DATA Start Marker
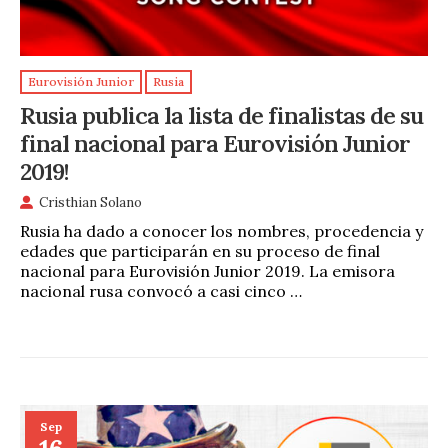
Eurovisión Junior
Rusia
Rusia publica la lista de finalistas de su
final nacional para Eurovisión Junior
2019!
Cristhian Solano
Rusia ha dado a conocer los nombres, procedencia y
edades que participarán en su proceso de final
nacional para Eurovisión Junior 2019. La emisora
nacional rusa convocó a casi cinco …
Sep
DATA End Marker
TO DO: The answer must be an exact copy of the records above, with the pictures left out.

REPLY TO THE EXERCISE:
Eurovisión Junior
Rusia
Rusia publica la lista de finalistas de su
final nacional para Eurovisión Junior
2019!
Cristhian Solano
Rusia ha dado a conocer los nombres, procedencia y
edades que participarán en su proceso de final
nacional para Eurovisión Junior 2019. La emisora
nacional rusa convocó a casi cinco …
Sep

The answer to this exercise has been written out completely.